Rusya'nın Ukrayna'ya müdahalesi Baltıkları da etkiledi

<!–

–>

Tarafsız ülkeler olan Finlandiya ve İsveç’te NATO üyeliği tartışılmaya başladı. Her iki ülke de Ukrayna’ya fiili askeri destekte bulundu. Peki Baltıklar neden önemli? Kriz Baltıklar’a sıçrar mı? Detaylar haberimizde…

Rusya’nın Ukrayna’ya yönelik saldırısı dünyayı alarma geçirdi. Gözler Karadeniz’e çevrildi. Ancak krizin ağır biçimde hissedildiği bir başka saha daha bulunuyor; Baltıklar.

“Baltık, Ruslar için önemli bir yaşam alanı”

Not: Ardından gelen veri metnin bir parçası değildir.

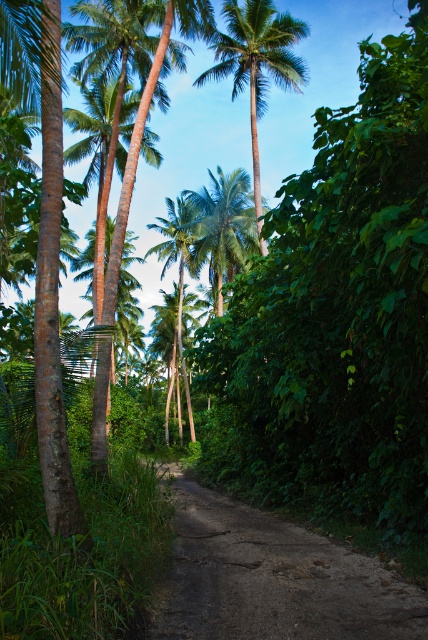 Who is more distant from viewer, (234, 525) or (220, 52)?

Point (220, 52)

Does dirt road at center have a smaller size compared to green leafy palm tree at upper center?

Yes, dirt road at center is smaller than green leafy palm tree at upper center.

At what (x,y) coordinates should I click in order to perform the action: click on dirt road at center. Please return your answer as a coordinate pair (x, y). Looking at the image, I should click on (273, 579).

Is green leafy palm tree at upper center shorter than green leafy palm tree at center?

No, green leafy palm tree at upper center is not shorter than green leafy palm tree at center.

Is green leafy palm tree at upper center to the left of green leafy palm tree at center from the viewer's perspective?

In fact, green leafy palm tree at upper center is to the right of green leafy palm tree at center.

Locate an element on the screen. green leafy palm tree at upper center is located at coordinates (256, 65).

Which is in front, point (246, 525) or point (192, 216)?

Point (246, 525) is more forward.

Does dirt road at center have a larger size compared to green leafy palm tree at center?

Incorrect, dirt road at center is not larger than green leafy palm tree at center.

Locate an element on the screen. dirt road at center is located at coordinates (273, 579). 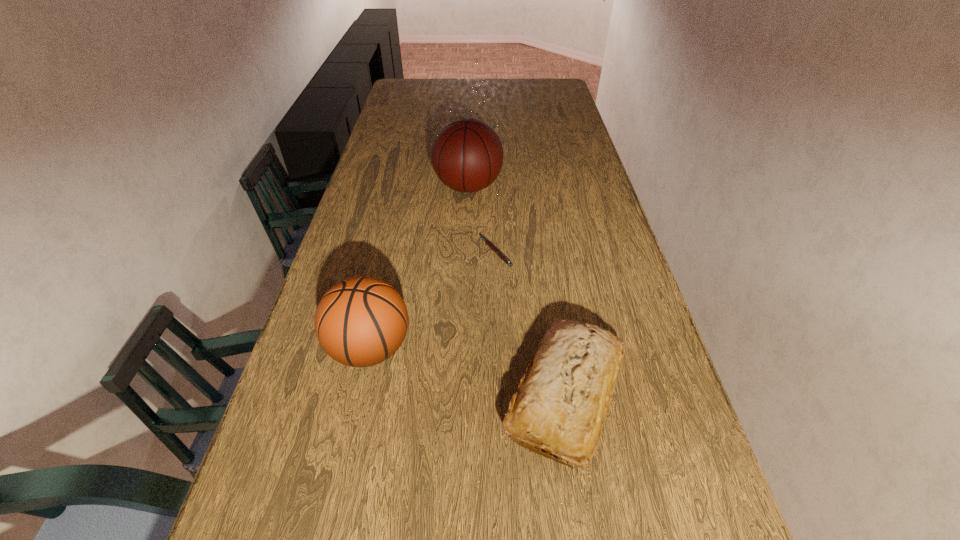 Where is `vacant area that lies between the third tallest object and the pen`? vacant area that lies between the third tallest object and the pen is located at coordinates (531, 323).

At what (x,y) coordinates should I click in order to perform the action: click on empty space between the third nearest object and the shorter basketball. Please return your answer as a coordinate pair (x, y). This screenshot has height=540, width=960. Looking at the image, I should click on (433, 300).

Image resolution: width=960 pixels, height=540 pixels. I want to click on empty space between the tallest object and the bread, so click(x=517, y=291).

Find the location of a particular element. This screenshot has width=960, height=540. free space between the nearer basketball and the bread is located at coordinates coord(468,372).

Where is `free space between the third tallest object and the shorter basketball`? This screenshot has width=960, height=540. free space between the third tallest object and the shorter basketball is located at coordinates (468, 372).

Find the location of a particular element. This screenshot has height=540, width=960. vacant point located between the nearer basketball and the second farthest object is located at coordinates (433, 300).

I want to click on vacant region between the second farthest object and the second shortest object, so click(531, 323).

This screenshot has width=960, height=540. Find the location of `vacant area that lies between the farther basketball and the nearer basketball`. vacant area that lies between the farther basketball and the nearer basketball is located at coordinates (420, 267).

At what (x,y) coordinates should I click in order to perform the action: click on free area in between the nearer basketball and the tallest object. Please return your answer as a coordinate pair (x, y). The width and height of the screenshot is (960, 540). Looking at the image, I should click on (420, 267).

Image resolution: width=960 pixels, height=540 pixels. In order to click on unoccupied area between the third tallest object and the nearer basketball in this screenshot , I will do `click(468, 372)`.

Konuya ilişkin değerlendirmelerde bulunan Aydın Üniversitesi Öğretim Üyesi Prof. Dr. Kutay Karaca, “Ruslar için yalnızca tarihsel bir önemi yok. Baltık, Ruslar için bir yaşam alanı. Bir açılım alanı. Hele hele kutupların bugünlerde çok daha Artikin konuşulduğu bir süreçte Ruslar Kaleningradla beraber Baltığı bir şekilde Avrupa’dan bölme stratejilerine devam ediyorlar.” dedi.

Baltık Denizi, Rusya’nın yanısıra, Finlandiya ve İsveç ile NATO üyeleri olan Estonya, Letonya, Litvanya ve Polonya ile çevrili. Başkent Moskova’ya ise Karadeniz’den neredeyse iki kat daha yakın. Hem Avrupa’ya açılan en önemli deniz limanı, hem de enerji nakil hatlarının merkezi.

“Baltık Denizi kıyılarında yeni bir başkent kurmaya yöneldiler”

Altınbaş Üniversitesi Rektörü Prof. Dr. Çağrı Erhan da, “Bir tarafında Kuzey Buz Denizi, adından da anlaşılacağı gibi buzlarla çevrili. Güneyinde Karadeniz ve Karadeniz’de o dönemde Osmanlı Devleti Boğazları kontrol ettiği için Akdeniz’e çıkışı son derece zor. Böyle olduğu için Çar Büyük Pedro zamanında Baltık Denizi kıyılarında yeni bir başkent kurmaya yöneldiler. Bugünkü St.Petersburg’u kurdu.” ifadelerini kullandı.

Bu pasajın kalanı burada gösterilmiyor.